=== Begin Enclosure ===

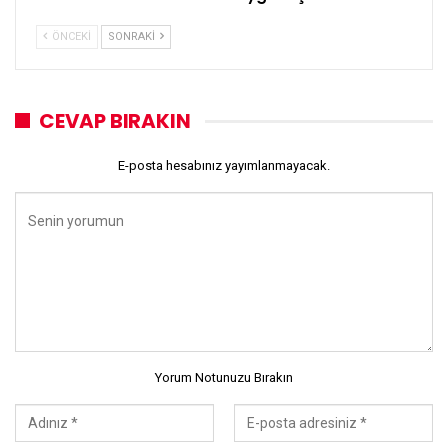
ÖNCEKI
SONRAKI
CEVAP BIRAKIN
E-posta hesabınız yayımlanmayacak.
Yorum Notunuzu Bırakın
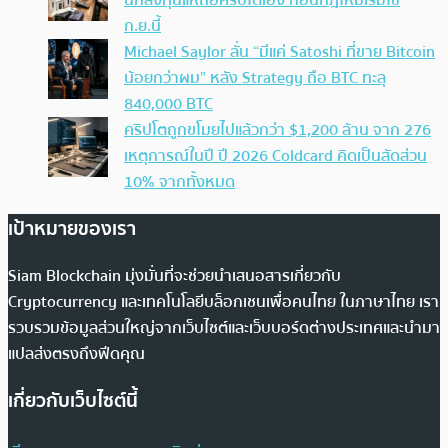
นักลงทุนแห่ถือคริปโตเอง ก่อนกฎใหม่เริ่มใช้
ก.ย.นี้
Michael Saylor ลั่น “มีแค่ Satoshi ที่ขาย Bitcoin
น้อยกว่าผม” หลัง Strategy ถือ BTC ทะลุ
840,000 BTC
คริปโตถูกขโมยไปแล้วกว่า $1,200 ล้าน จาก 276
เหตุการณ์ในปี ปี 2026 Coldcard คิดเป็นสัดส่วน
10% จากทั้งหมด
เป้าหมายของเรา
Siam Blockchain มุ่งมั่นที่จะช่วยนำเสนอสารเกี่ยวกับ
Cryptocurrency และเทคโนโลยีบล็อกเชนเพื่อคนไทย ในภาษาไทย เรา
รวบรวมข้อมูลส่วนใหญ่จากเว็บไซต์และเว็บบอร์ดต่างประเทศและนำมา
แปลส่งตรงถึงฟีดคุณ
เกี่ยวกับเว็บไซต์นี้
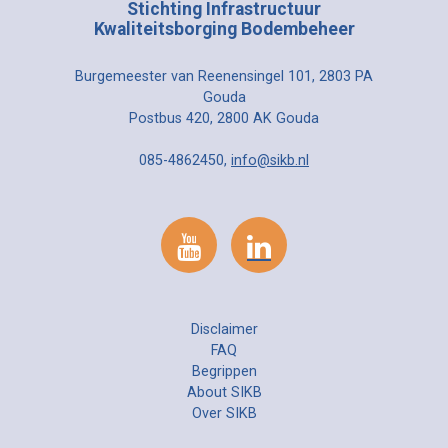
Stichting Infrastructuur
Kwaliteitsborging Bodembeheer
Burgemeester van Reenensingel 101, 2803 PA
Gouda
Postbus 420, 2800 AK Gouda
085-4862450,
info@sikb.nl
Disclaimer
FAQ
Begrippen
About SIKB
Over SIKB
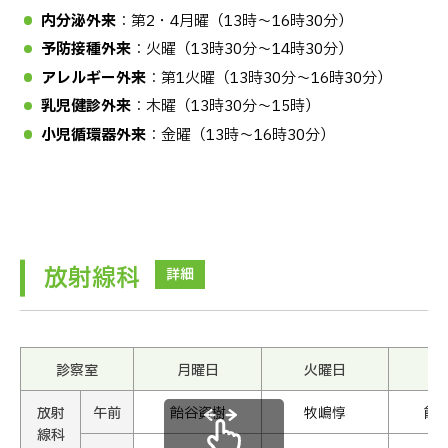
内分泌外来
：第2・4月曜（13時〜16時30分）
予防接種外来
：火曜（13時30分〜14時30分）
アレルギー外来
：第1火曜（13時30分〜16時30分）
乳児健診外来
：木曜（13時30分〜15時）
小児循環器外来
：金曜（13時〜16時30分）
放射線科
詳細
診察室
月曜日
火曜日
水
放射
午前
飴谷資樹
牧嶋惇
飴
線科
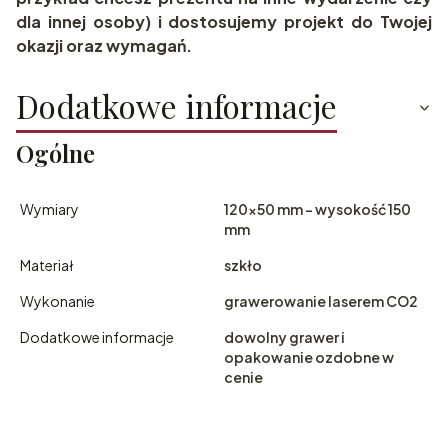
dla innej osoby) i dostosujemy projekt do Twojej
okazji oraz wymagań.
Dodatkowe informacje
Ogólne
Wymiary
120x50 mm - wysokość 150
mm
Materiał
szkło
Wykonanie
grawerowanie laserem CO2
Dodatkowe informacje
dowolny grawer i
opakowanie ozdobne w
cenie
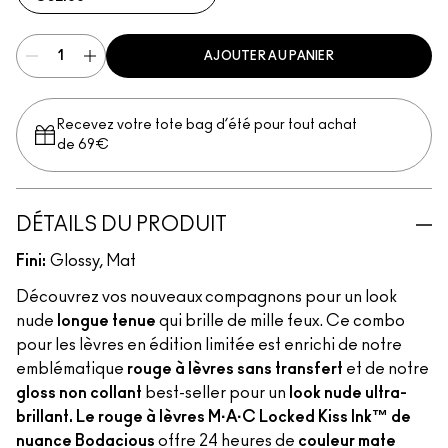
AJOUTER AU PANIER
Recevez votre tote bag d’été pour tout achat
de 69€
DÉTAILS DU PRODUIT
Fini:
Glossy, Mat
Découvrez vos nouveaux compagnons pour un look
nude
longue tenue
qui brille de mille feux. Ce combo
pour les lèvres en édition limitée est enrichi de notre
emblématique
rouge à lèvres sans transfert
et de notre
gloss non collant
best-seller pour un
look nude ultra-
brillant. Le rouge à lèvres M·A·C Locked Kiss Ink™ de
nuance Bodacious
offre 24 heures de
couleur mate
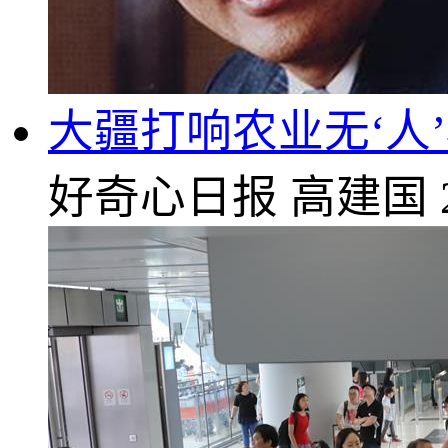
大疆打响农业无‘人
好奇心日报
高建国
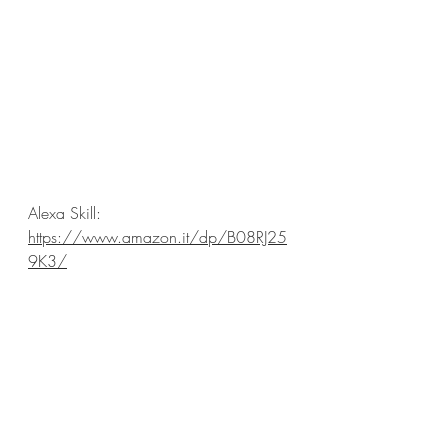
Alexa Skill:
https://www.amazon.it/dp/B08RJ25
9K3/
Antenna Web
News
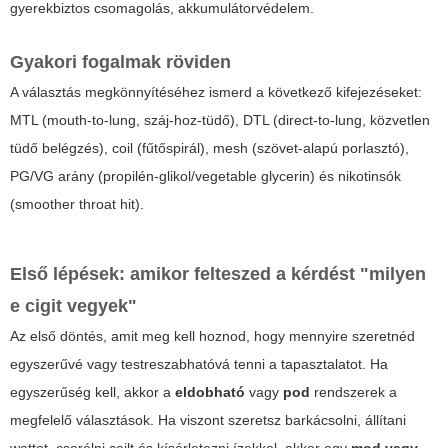
gyerekbiztos csomagolás, akkumulátorvédelem.
Gyakori fogalmak röviden
A választás megkönnyítéséhez ismerd a következő kifejezéseket:
MTL
(mouth-to-lung, száj-hoz-tüdő),
DTL
(direct-to-lung, közvetlen
tüdő belégzés),
coil
(fűtőspirál),
mesh
(szövet-alapú porlasztó),
PG/VG
arány (propilén-glikol/vegetable glycerin) és nikotinsók
(smoother throat hit).
Első lépések: amikor felteszed a kérdést "milyen
e cigit vegyek"
Az első döntés, amit meg kell hoznod, hogy mennyire szeretnéd
egyszerűvé vagy testreszabhatóvá tenni a tapasztalatot. Ha
egyszerűség kell, akkor a
eldobható
vagy
pod
rendszerek a
megfelelő választások. Ha viszont szeretsz barkácsolni, állítani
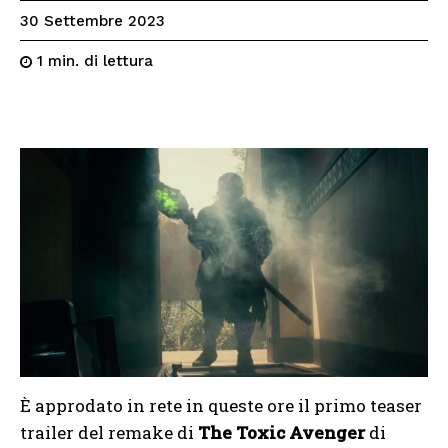
30 Settembre 2023
di lettura
1
min.
È approdato in rete in queste ore il primo teaser
trailer del remake di
The Toxic Avenger
di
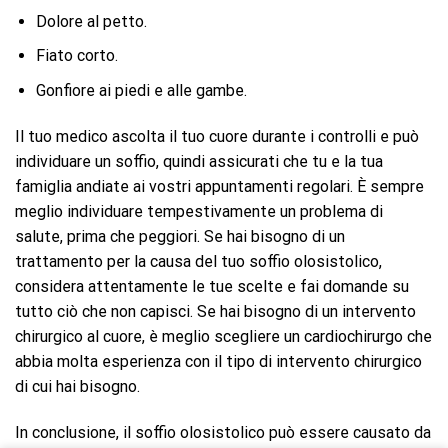
Dolore al petto.
Fiato corto.
Gonfiore ai piedi e alle gambe.
Il tuo medico ascolta il tuo cuore durante i controlli e può
individuare un soffio, quindi assicurati che tu e la tua
famiglia andiate ai vostri appuntamenti regolari. È sempre
meglio individuare tempestivamente un problema di
salute, prima che peggiori. Se hai bisogno di un
trattamento per la causa del tuo soffio olosistolico,
considera attentamente le tue scelte e fai domande su
tutto ciò che non capisci. Se hai bisogno di un intervento
chirurgico al cuore, è meglio scegliere un cardiochirurgo che
abbia molta esperienza con il tipo di intervento chirurgico
di cui hai bisogno.
In conclusione, il soffio olosistolico può essere causato da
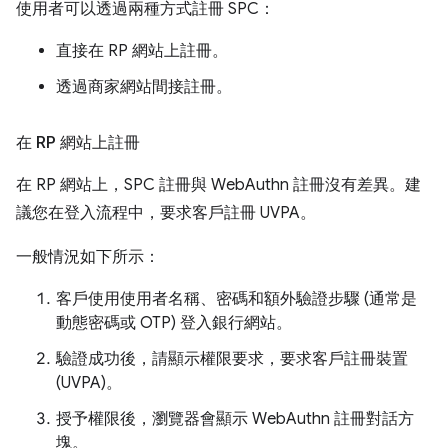
使用者可以透過兩種方式註冊 SPC：
直接在 RP 網站上註冊。
透過商家網站間接註冊。
在 RP 網站上註冊
在 RP 網站上，SPC 註冊與 WebAuthn 註冊沒有差異。建
議您在登入流程中，要求客戶註冊 UVPA。
一般情況如下所示：
客戶使用使用者名稱、密碼和額外驗證步驟 (通常是
動態密碼或 OTP) 登入銀行網站。
驗證成功後，請顯示權限要求，要求客戶註冊裝置
(UVPA)。
授予權限後，瀏覽器會顯示 WebAuthn 註冊對話方
塊。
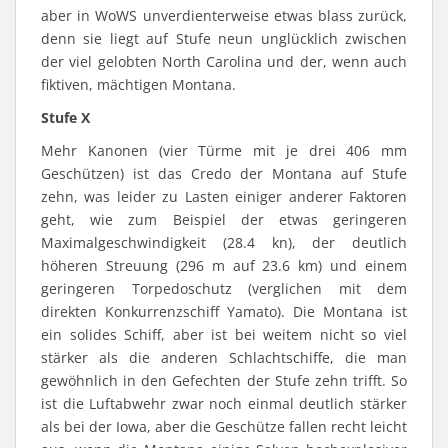
aber in WoWS unverdienterweise etwas blass zurück,
denn sie liegt auf Stufe neun unglücklich zwischen
der viel gelobten North Carolina und der, wenn auch
fiktiven, mächtigen Montana.
Stufe X
Mehr Kanonen (vier Türme mit je drei 406 mm
Geschützen) ist das Credo der Montana auf Stufe
zehn, was leider zu Lasten einiger anderer Faktoren
geht, wie zum Beispiel der etwas geringeren
Maximalgeschwindigkeit (28.4 kn), der deutlich
höheren Streuung (296 m auf 23.6 km) und einem
geringeren Torpedoschutz (verglichen mit dem
direkten Konkurrenzschiff Yamato). Die Montana ist
ein solides Schiff, aber ist bei weitem nicht so viel
stärker als die anderen Schlachtschiffe, die man
gewöhnlich in den Gefechten der Stufe zehn trifft. So
ist die Luftabwehr zwar noch einmal deutlich stärker
als bei der Iowa, aber die Geschütze fallen recht leicht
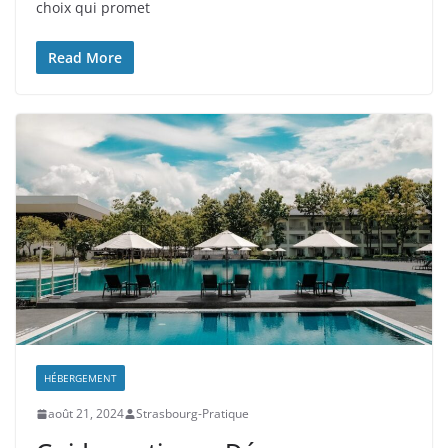
choix qui promet
Read More
HÉBERGEMENT
août 21, 2024
Strasbourg-Pratique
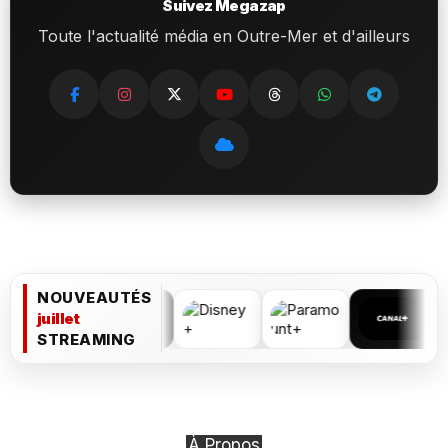
Suivez Megazap
Toute l'actualité média en Outre-Mer et d'ailleurs
NOUVEAUTÉS
juillet
STREAMING
À Propos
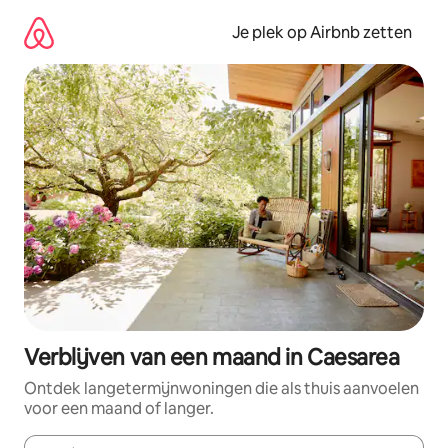
Ga
direct
Je plek op Airbnb zetten
naar
inhoud
Verblijven van een maand in Caesarea
Ontdek langetermijnwoningen die als thuis aanvoelen
voor een maand of langer.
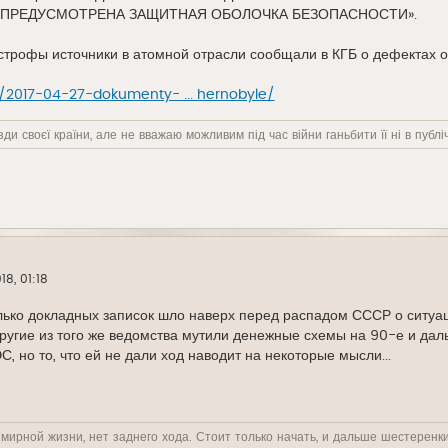
 ПРЕДУСМОТРЕНА ЗАЩИТНАЯ ОБОЛОЧКА БЕЗОПАСНОСТИ».
астрофы источники в атомной отрасли сообщали в КГБ о дефектах
/2017-04-27-dokumenty- ... hernobyle/
ди своєї країни, але не вважаю можливим під час війни ганьбити її ні в публіч
18, 01:18
ько докладных записок шло наверх перед распадом СССР о ситуаци
другие из того же ведомства мутили денежные схемы на 90-е и даль
 но то, что ей не дали ход наводит на некоторые мысли...
 мирной жизни, нет заднего хода. Стоит только начать, и дальше шестеренк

=== End Enclosure ===

▸ **Work required**: Each record must be set down again without alteration, and no picture may be carried over.

▸ **Exercise result**:
ÖNCEKI
SONRAKI
CEVAP BIRAKIN
E-posta hesabınız yayımlanmayacak.
Yorum Notunuzu Bırakın
นักลงทุนแห่ถือคริปโตเอง ก่อนกฎใหม่เริ่มใช้
ก.ย.นี้
Michael Saylor ลั่น “มีแค่ Satoshi ที่ขาย Bitcoin
น้อยกว่าผม” หลัง Strategy ถือ BTC ทะลุ
840,000 BTC
คริปโตถูกขโมยไปแล้วกว่า $1,200 ล้าน จาก 276
เหตุการณ์ในปี ปี 2026 Coldcard คิดเป็นสัดส่วน
10% จากทั้งหมด
เป้าหมายของเรา
Siam Blockchain มุ่งมั่นที่จะช่วยนำเสนอสารเกี่ยวกับ
Cryptocurrency และเทคโนโลยีบล็อกเชนเพื่อคนไทย ในภาษาไทย เรา
รวบรวมข้อมูลส่วนใหญ่จากเว็บไซต์และเว็บบอร์ดต่างประเทศและนำมา
แปลส่งตรงถึงฟีดคุณ
เกี่ยวกับเว็บไซต์นี้
Stichting Infrastructuur
Kwaliteitsborging Bodembeheer
Burgemeester van Reenensingel 101, 2803 PA
Gouda
Postbus 420, 2800 AK Gouda
085-4862450,
info@sikb.nl
Disclaimer
FAQ
Begrippen
About SIKB
Over SIKB
内分泌外来
：第2・4月曜（13時〜16時30分）
予防接種外来
：火曜（13時30分〜14時30分）
アレルギー外来
：第1火曜（13時30分〜16時30分）
乳児健診外来
：木曜（13時30分〜15時）
小児循環器外来
：金曜（13時〜16時30分）
放射線科
詳細
診察室
月曜日
火曜日
水
放射
午前
飴谷資樹
牧嶋惇
飴
線科
dla innej osoby) i dostosujemy projekt do Twojej
okazji oraz wymagań.
Dodatkowe informacje
Ogólne
Wymiary
120x50 mm - wysokość 150
mm
Materiał
szkło
Wykonanie
grawerowanie laserem CO2
Dodatkowe informacje
dowolny grawer i
opakowanie ozdobne w
cenie
AJOUTER AU PANIER
Recevez votre tote bag d’été pour tout achat
de 69€
DÉTAILS DU PRODUIT
Fini:
Glossy, Mat
Découvrez vos nouveaux compagnons pour un look
nude
longue tenue
qui brille de mille feux. Ce combo
pour les lèvres en édition limitée est enrichi de notre
emblématique
rouge à lèvres sans transfert
et de notre
gloss non collant
best-seller pour un
look nude ultra-
brillant. Le rouge à lèvres M·A·C Locked Kiss Ink™ de
nuance Bodacious
offre 24 heures de
couleur mate
大疆打响农业无‘人
好奇心日报
高建国
Alexa Skill:
https://www.amazon.it/dp/B08RJ25
9K3/
Antenna Web
News
gyerekbiztos csomagolás, akkumulátorvédelem.
Gyakori fogalmak röviden
A választás megkönnyítéséhez ismerd a következő kifejezéseket:
MTL
(mouth-to-lung, száj-hoz-tüdő),
DTL
(direct-to-lung, közvetlen
tüdő belégzés),
coil
(fűtőspirál),
mesh
(szövet-alapú porlasztó),
PG/VG
arány (propilén-glikol/vegetable glycerin) és nikotinsók
(smoother throat hit).
Első lépések: amikor felteszed a kérdést "milyen
e cigit vegyek"
Az első döntés, amit meg kell hoznod, hogy mennyire szeretnéd
egyszerűvé vagy testreszabhatóvá tenni a tapasztalatot. Ha
egyszerűség kell, akkor a
eldobható
vagy
pod
rendszerek a
megfelelő választások. Ha viszont szeretsz barkácsolni, állítani
30 Settembre 2023
di lettura
1
min.
È approdato in rete in queste ore il primo teaser
trailer del remake di
The Toxic Avenger
di
Dolore al petto.
Fiato corto.
Gonfiore ai piedi e alle gambe.
Il tuo medico ascolta il tuo cuore durante i controlli e può
individuare un soffio, quindi assicurati che tu e la tua
famiglia andiate ai vostri appuntamenti regolari. È sempre
meglio individuare tempestivamente un problema di
salute, prima che peggiori. Se hai bisogno di un
trattamento per la causa del tuo soffio olosistolico,
considera attentamente le tue scelte e fai domande su
tutto ciò che non capisci. Se hai bisogno di un intervento
chirurgico al cuore, è meglio scegliere un cardiochirurgo che
abbia molta esperienza con il tipo di intervento chirurgico
di cui hai bisogno.
In conclusione, il soffio olosistolico può essere causato da
使用者可以透過兩種方式註冊 SPC：
直接在 RP 網站上註冊。
透過商家網站間接註冊。
在 RP 網站上註冊
在 RP 網站上，SPC 註冊與 WebAuthn 註冊沒有差異。建
議您在登入流程中，要求客戶註冊 UVPA。
一般情況如下所示：
客戶使用使用者名稱、密碼和額外驗證步驟 (通常是
動態密碼或 OTP) 登入銀行網站。
驗證成功後，請顯示權限要求，要求客戶註冊裝置
(UVPA)。
授予權限後，瀏覽器會顯示 WebAuthn 註冊對話方
塊。
aber in WoWS unverdienterweise etwas blass zurück,
denn sie liegt auf Stufe neun unglücklich zwischen
der viel gelobten North Carolina und der, wenn auch
fiktiven, mächtigen Montana.
Stufe X
Mehr Kanonen (vier Türme mit je drei 406 mm
Geschützen) ist das Credo der Montana auf Stufe
zehn, was leider zu Lasten einiger anderer Faktoren
geht, wie zum Beispiel der etwas geringeren
Maximalgeschwindigkeit (28.4 kn), der deutlich
höheren Streuung (296 m auf 23.6 km) und einem
geringeren Torpedoschutz (verglichen mit dem
direkten Konkurrenzschiff Yamato). Die Montana ist
ein solides Schiff, aber ist bei weitem nicht so viel
stärker als die anderen Schlachtschiffe, die man
gewöhnlich in den Gefechten der Stufe zehn trifft. So
ist die Luftabwehr zwar noch einmal deutlich stärker
als bei der Iowa, aber die Geschütze fallen recht leicht
choix qui promet
Read More
HÉBERGEMENT
août 21, 2024
Strasbourg-Pratique
Suivez Megazap
Toute l'actualité média en Outre-Mer et d'ailleurs
NOUVEAUTÉS
juillet
STREAMING
À Propos
Ga
direct
Je plek op Airbnb zetten
naar
inhoud
Verblijven van een maand in Caesarea
Ontdek langetermijnwoningen die als thuis aanvoelen
voor een maand of langer.
 ПРЕДУСМОТРЕНА ЗАЩИТНАЯ ОБОЛОЧКА БЕЗОПАСНОСТИ».
астрофы источники в атомной отрасли сообщали в КГБ о дефектах
/2017-04-27-dokumenty- ... hernobyle/
ди своєї країни, але не вважаю можливим під час війни ганьбити її ні в публіч
18, 01:18
ько докладных записок шло наверх перед распадом СССР о ситуаци
другие из того же ведомства мутили денежные схемы на 90-е и даль
 но то, что ей не дали ход наводит на некоторые мысли...
 мирной жизни, нет заднего хода. Стоит только начать, и дальше шестеренк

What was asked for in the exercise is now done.